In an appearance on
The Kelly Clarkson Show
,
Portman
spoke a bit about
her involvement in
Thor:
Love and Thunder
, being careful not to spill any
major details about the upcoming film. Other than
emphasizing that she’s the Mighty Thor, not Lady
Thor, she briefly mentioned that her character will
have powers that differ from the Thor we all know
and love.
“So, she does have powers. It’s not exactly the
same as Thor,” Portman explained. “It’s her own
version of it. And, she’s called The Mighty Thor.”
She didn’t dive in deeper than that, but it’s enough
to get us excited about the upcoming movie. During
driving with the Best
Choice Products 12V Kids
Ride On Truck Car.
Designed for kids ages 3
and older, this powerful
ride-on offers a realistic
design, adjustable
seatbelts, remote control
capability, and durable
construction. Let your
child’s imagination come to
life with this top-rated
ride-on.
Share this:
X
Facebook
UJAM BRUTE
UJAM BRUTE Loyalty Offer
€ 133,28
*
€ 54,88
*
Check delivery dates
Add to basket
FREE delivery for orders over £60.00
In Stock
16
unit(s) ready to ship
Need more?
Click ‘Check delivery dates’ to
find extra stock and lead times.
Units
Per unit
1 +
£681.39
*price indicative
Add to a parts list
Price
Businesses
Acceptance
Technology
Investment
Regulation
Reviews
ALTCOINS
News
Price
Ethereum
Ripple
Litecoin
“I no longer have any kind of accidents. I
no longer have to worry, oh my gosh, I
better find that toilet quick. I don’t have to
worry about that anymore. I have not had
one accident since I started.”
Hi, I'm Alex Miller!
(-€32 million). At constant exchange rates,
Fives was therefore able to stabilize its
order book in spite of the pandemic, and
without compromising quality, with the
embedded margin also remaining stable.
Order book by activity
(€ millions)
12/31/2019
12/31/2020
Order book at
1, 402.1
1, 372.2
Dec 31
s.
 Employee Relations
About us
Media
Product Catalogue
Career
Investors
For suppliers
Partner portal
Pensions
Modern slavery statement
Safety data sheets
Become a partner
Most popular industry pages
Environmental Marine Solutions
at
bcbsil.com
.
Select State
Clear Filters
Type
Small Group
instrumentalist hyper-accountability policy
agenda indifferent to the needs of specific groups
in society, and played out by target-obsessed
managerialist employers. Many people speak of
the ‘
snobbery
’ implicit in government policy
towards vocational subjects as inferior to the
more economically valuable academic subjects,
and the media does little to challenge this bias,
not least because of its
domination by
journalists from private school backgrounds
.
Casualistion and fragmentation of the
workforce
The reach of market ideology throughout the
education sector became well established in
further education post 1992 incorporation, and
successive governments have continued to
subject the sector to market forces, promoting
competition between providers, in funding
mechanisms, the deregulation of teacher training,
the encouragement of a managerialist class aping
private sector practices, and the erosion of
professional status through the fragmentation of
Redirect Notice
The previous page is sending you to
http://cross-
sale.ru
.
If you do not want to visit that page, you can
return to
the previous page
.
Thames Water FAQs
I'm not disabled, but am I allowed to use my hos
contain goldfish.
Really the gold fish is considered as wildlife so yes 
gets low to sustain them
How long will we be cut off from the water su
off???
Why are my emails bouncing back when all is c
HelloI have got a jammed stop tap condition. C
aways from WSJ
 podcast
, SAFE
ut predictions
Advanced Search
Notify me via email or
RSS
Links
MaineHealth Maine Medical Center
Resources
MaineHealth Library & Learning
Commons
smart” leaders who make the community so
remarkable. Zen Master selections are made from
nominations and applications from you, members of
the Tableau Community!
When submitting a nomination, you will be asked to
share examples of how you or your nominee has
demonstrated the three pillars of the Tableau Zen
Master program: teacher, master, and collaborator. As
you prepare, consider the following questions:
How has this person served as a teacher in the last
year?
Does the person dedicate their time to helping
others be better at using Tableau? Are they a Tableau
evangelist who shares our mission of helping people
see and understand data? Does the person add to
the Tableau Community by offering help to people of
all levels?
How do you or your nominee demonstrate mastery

----------------

▸ **AIM OF THE EXERCISE**: When the word "have" shows up in a line of the entries, report that line.

▸ **SOLUTION BELOW**:
have powers that differ from the Thor we all know
“So, she does have powers. It’s not exactly the
“I no longer have any kind of accidents. I
no longer have to worry, oh my gosh, I
better find that toilet quick. I don’t have to
worry about that anymore. I have not had
successive governments have continued to
HelloI have got a jammed stop tap condition. C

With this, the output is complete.